*WHAT IS NEEDED*. Scan the records below. List lines holding "الخامات".

*RECORDS TO USE*.
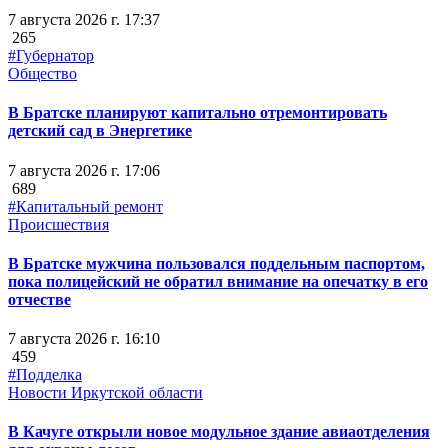
7 августа 2026 г. 17:37
265
#Губернатор
Общество
В Братске планируют капитально отремонтировать
детский сад в Энергетике
7 августа 2026 г. 17:06
689
#Капитальный ремонт
Происшествия
В Братске мужчина пользовался поддельным паспортом,
пока полицейский не обратил внимание на опечатку в его
отчестве
7 августа 2026 г. 16:10
459
#Подделка
Новости Иркутской области
В Качуге открыли новое модульное здание авиаотделения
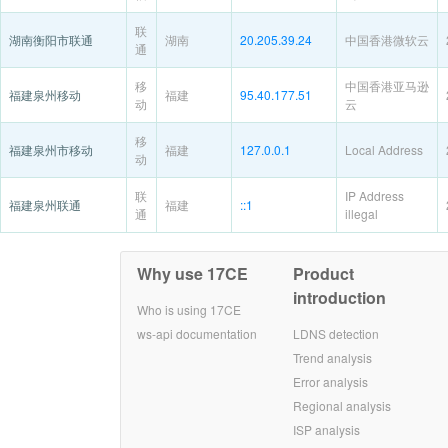
联
湖南衡阳市联通
湖南
20.205.39.24
中国香港微软云
通
移
中国香港亚马逊
福建泉州移动
福建
95.40.177.51
动
云
移
福建泉州市移动
福建
127.0.0.1
Local Address
动
联
IP Address
福建泉州联通
福建
::1
通
illegal
Why use 17CE
Product
introduction
Who is using 17CE
ws-api documentation
LDNS detection
Trend analysis
Error analysis
Regional analysis
ISP analysis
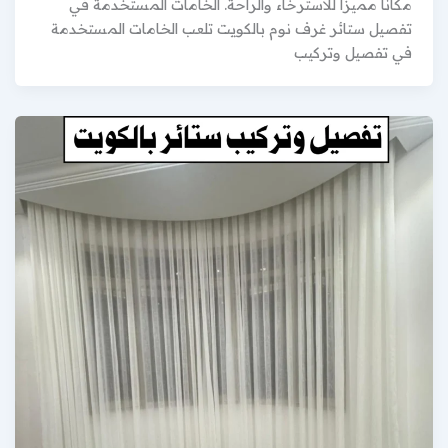
مكانًا مميزًا للاسترخاء والراحة. الخامات المستخدمة في
تفصيل ستائر غرف نوم بالكويت تلعب الخامات المستخدمة
في تفصيل وتركيب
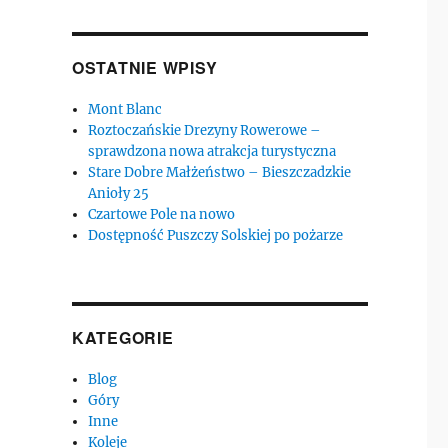
OSTATNIE WPISY
Mont Blanc
Roztoczańskie Drezyny Rowerowe –
sprawdzona nowa atrakcja turystyczna
Stare Dobre Małżeństwo – Bieszczadzkie
Anioły 25
Czartowe Pole na nowo
Dostępność Puszczy Solskiej po pożarze
KATEGORIE
Blog
Góry
Inne
Koleje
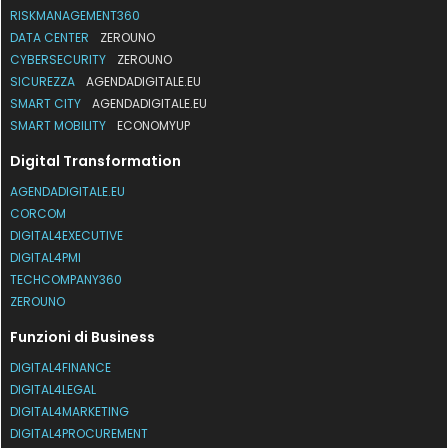
RISKMANAGEMENT360
DATA CENTER
ZEROUNO
CYBERSECURITY
ZEROUNO
SICUREZZA
AGENDADIGITALE.EU
SMART CITY
AGENDADIGITALE.EU
SMART MOBILITY
ECONOMYUP
Digital Transformation
AGENDADIGITALE.EU
CORCOM
DIGITAL4EXECUTIVE
DIGITAL4PMI
TECHCOMPANY360
ZEROUNO
Funzioni di Business
DIGITAL4FINANCE
DIGITAL4LEGAL
DIGITAL4MARKETING
DIGITAL4PROCUREMENT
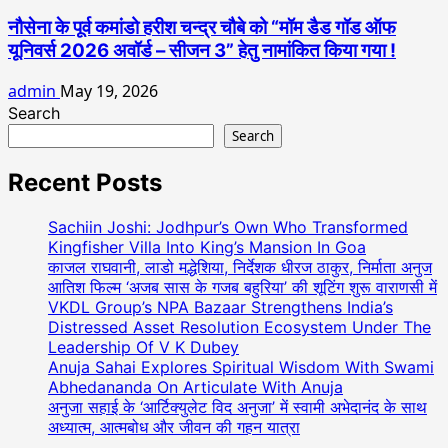
नौसेना के पूर्व कमांडो हरीश चन्द्र चौबे को “मॉम डैड गॉड ऑफ
यूनिवर्स 2026 अवॉर्ड – सीजन 3” हेतु नामांकित किया गया !
admin
May 19, 2026
Search
Search
Recent Posts
Sachiin Joshi: Jodhpur’s Own Who Transformed
Kingfisher Villa Into King’s Mansion In Goa
काजल राघवानी, लाडो मद्धेशिया, निर्देशक धीरज ठाकुर, निर्माता अनुज
आतिश फिल्म ‘अजब सास के गजब बहुरिया’ की शूटिंग शुरू वाराणसी में
VKDL Group’s NPA Bazaar Strengthens India’s
Distressed Asset Resolution Ecosystem Under The
Leadership Of V K Dubey
Anuja Sahai Explores Spiritual Wisdom With Swami
Abhedananda On Articulate With Anuja
अनुजा सहाई के ‘आर्टिक्युलेट विद अनुजा’ में स्वामी अभेदानंद के साथ
अध्यात्म, आत्मबोध और जीवन की गहन यात्रा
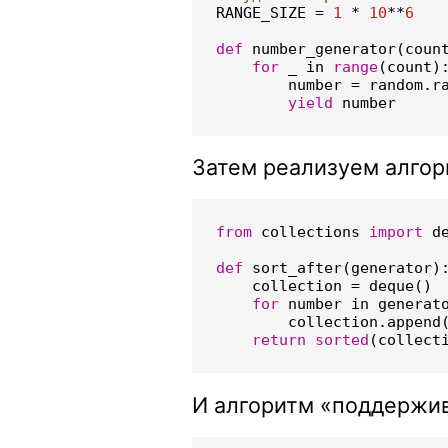
RANGE_SIZE
=
1
*
10
**
6
def
number_generator
(
coun
for
_
in
range
(
count
)
number
=
random
.
r
yield
number
Затем реализуем алгор
from
collections
import
d
def
sort_after
(
generator
)
collection
=
deque
()
for
number
in
generat
collection
.
append
return
sorted
(
collect
И алгоритм «поддержи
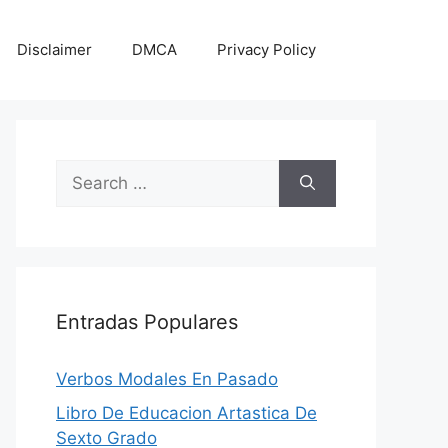
Disclaimer
DMCA
Privacy Policy
Search
for:
Entradas Populares
Verbos Modales En Pasado
Libro De Educacion Arta­stica De
Sexto Grado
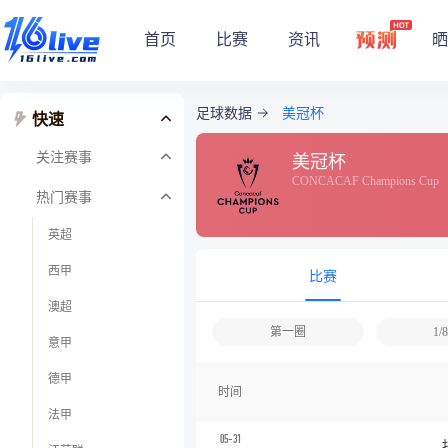
首页
比赛
资讯
晒
足球数据
美冠杯
快速
关注赛事
美冠杯
CONCACAF Champions Cup
热门赛事
英超
西甲
比赛
澳超
第一圈
1
意甲
德甲
时间
法甲
05-31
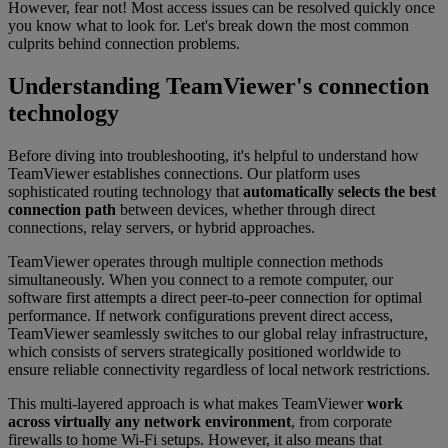
However, fear not! Most access issues can be resolved quickly once
you know what to look for. Let's break down the most common
culprits behind connection problems.
Understanding TeamViewer's connection
technology
Before diving into troubleshooting, it's helpful to understand how
TeamViewer establishes connections. Our platform uses
sophisticated routing technology that
automatically selects the best
connection path
between devices, whether through direct
connections, relay servers, or hybrid approaches.
TeamViewer operates through multiple connection methods
simultaneously. When you connect to a remote computer, our
software first attempts a direct peer-to-peer connection for optimal
performance. If network configurations prevent direct access,
TeamViewer seamlessly switches to our global relay infrastructure,
which consists of servers strategically positioned worldwide to
ensure reliable connectivity regardless of local network restrictions.
This multi-layered approach is what makes TeamViewer
work
across virtually any network environment
, from corporate
firewalls to home Wi-Fi setups. However, it also means that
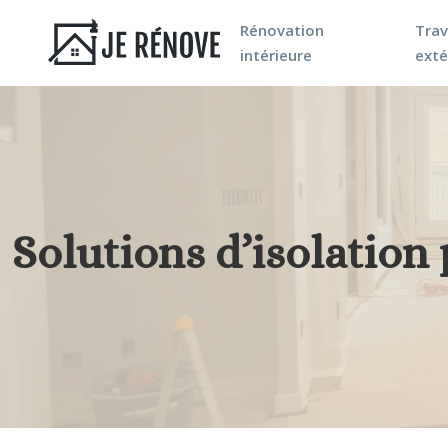
Rénovation
Tra
intérieure
exté
Solutions d’isolatio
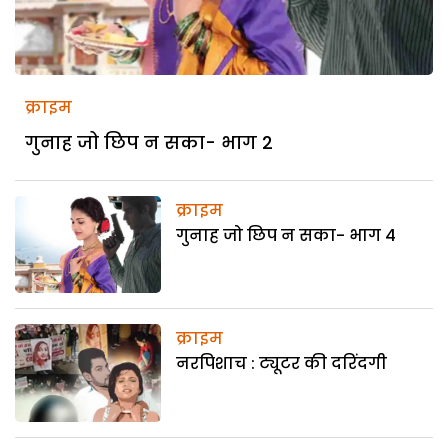
क्राइम
गुनाह जो छिप न सका- भाग 2
क्राइम
गुनाह जो छिप न सका- भाग 4
क्राइम
नरपिशाच : ट्यूटर की दरिंदगी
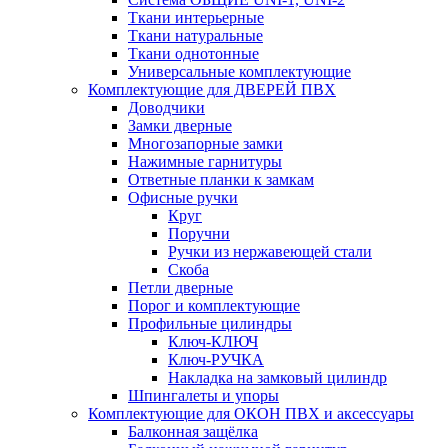
Ткани интерьерные
Ткани натуральные
Ткани однотонные
Универсальные комплектующие
Комплектующие для ДВЕРЕЙ ПВХ
Доводчики
Замки дверные
Многозапорные замки
Нажимные гарнитуры
Ответные планки к замкам
Офисные ручки
Круг
Поручни
Ручки из нержавеющей стали
Скоба
Петли дверные
Порог и комплектующие
Профильные цилиндры
Ключ-КЛЮЧ
Ключ-РУЧКА
Накладка на замковый цилиндр
Шпингалеты и упоры
Комплектующие для ОКОН ПВХ и аксессуары
Балконная защёлка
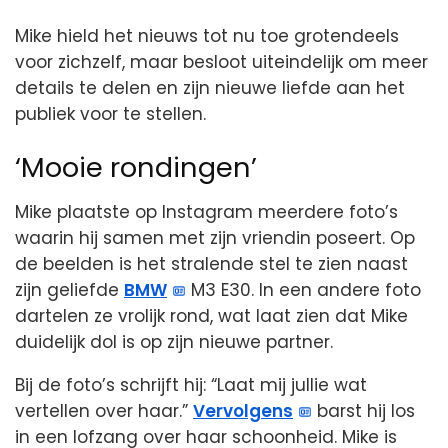
Mike hield het nieuws tot nu toe grotendeels
voor zichzelf, maar besloot uiteindelijk om meer
details te delen en zijn nieuwe liefde aan het
publiek voor te stellen.
‘Mooie rondingen’
Mike plaatste op Instagram meerdere foto’s
waarin hij samen met zijn vriendin poseert. Op
de beelden is het stralende stel te zien naast
zijn geliefde
BMW
M3 E30. In een andere foto
dartelen ze vrolijk rond, wat laat zien dat Mike
duidelijk dol is op zijn nieuwe partner.
Bij de foto’s schrijft hij: “Laat mij jullie wat
vertellen over haar.”
Vervolgens
barst hij los
in een lofzang over haar schoonheid. Mike is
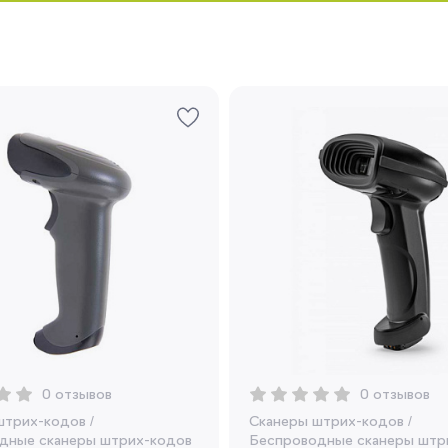
Запомнить меня
Забыли свой пароль?
Регистрация
Вы сможете отслеживать статус своих
заказов и получать индивидуальные
рекомендации
0 отзывов
0 отзывов
Я согласен на обработку моих
персональных данных
штрих-кодов
/
Сканеры штрих-кодов
/
дные сканеры штрих-кодов
Беспроводные сканеры штр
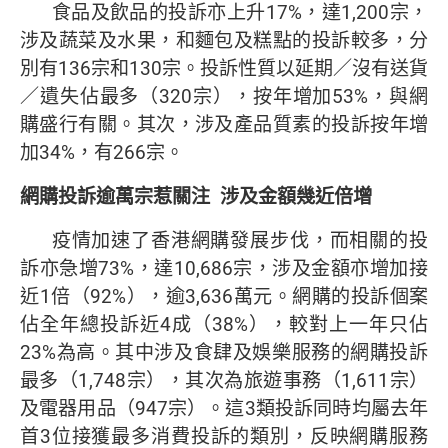
食品及飲品的投訴亦上升17%，達1,200宗，
涉及蔬菜及水果，和麵包及糕點的投訴較多，分
別有136宗和130宗。投訴性質以延期／沒有送貨
／遺失佔最多（320宗），按年增加53%，與網
購盛行有關。其次，涉及產品質素的投訴按年增
加34%，有266宗。
網購投訴逾萬宗惹關注
涉及金額幾近倍增
疫情加速了香港網購發展步伐，而相關的投
訴亦急增73%，達10,686宗，涉及金額亦增加接
近1倍（92%），逾3,636萬元。網購的投訴個案
佔全年總投訴近4成（38%），較對上一年只佔
23%為高。其中涉及食肆及娛樂服務的網購投訴
最多（1,748宗），其次為旅遊事務（1,611宗）
及電器用品（947宗）。這3類投訴同時均屬去年
首3位接獲最多消費投訴的類別，反映網購服務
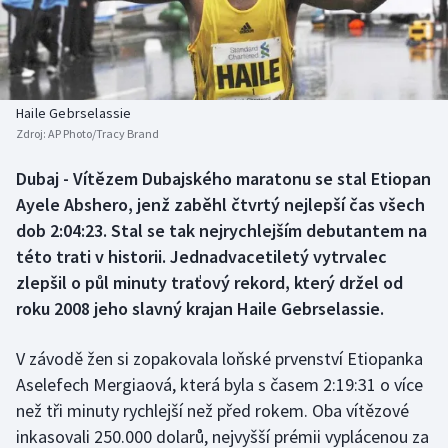
Baseball a softbal
Soutěže
Basketbal
Historické návraty
Biatlon
Aplikace ČT sport
Haile Gebrselassie
Zdroj:
AP Photo/Tracy Brand
Boby a skeleton
AZ kvíz
Dubaj - Vítězem Dubajského maratonu se stal Etiopan
Ayele Abshero, jenž zaběhl čtvrtý nejlepší čas všech
Box
dob 2:04:23. Stal se tak nejrychlejším debutantem na
Curling
této trati v historii. Jednadvacetiletý vytrvalec
zlepšil o půl minuty traťový rekord, který držel od
Dostihy
roku 2008 jeho slavný krajan Haile Gebrselassie.
Florbal
V závodě žen si zopakovala loňské prvenství Etiopanka
Aselefech Mergiaová, která byla s časem 2:19:31 o více
Futsal
než tři minuty rychlejší než před rokem. Oba vítězové
inkasovali 250.000 dolarů, nejvyšší prémii vyplácenou za
Golf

*RESULT OF THE EXERCISE*.
مكانًا مميزًا للاسترخاء والراحة. الخامات المستخدمة في
تفصيل ستائر غرف نوم بالكويت تلعب الخامات المستخدمة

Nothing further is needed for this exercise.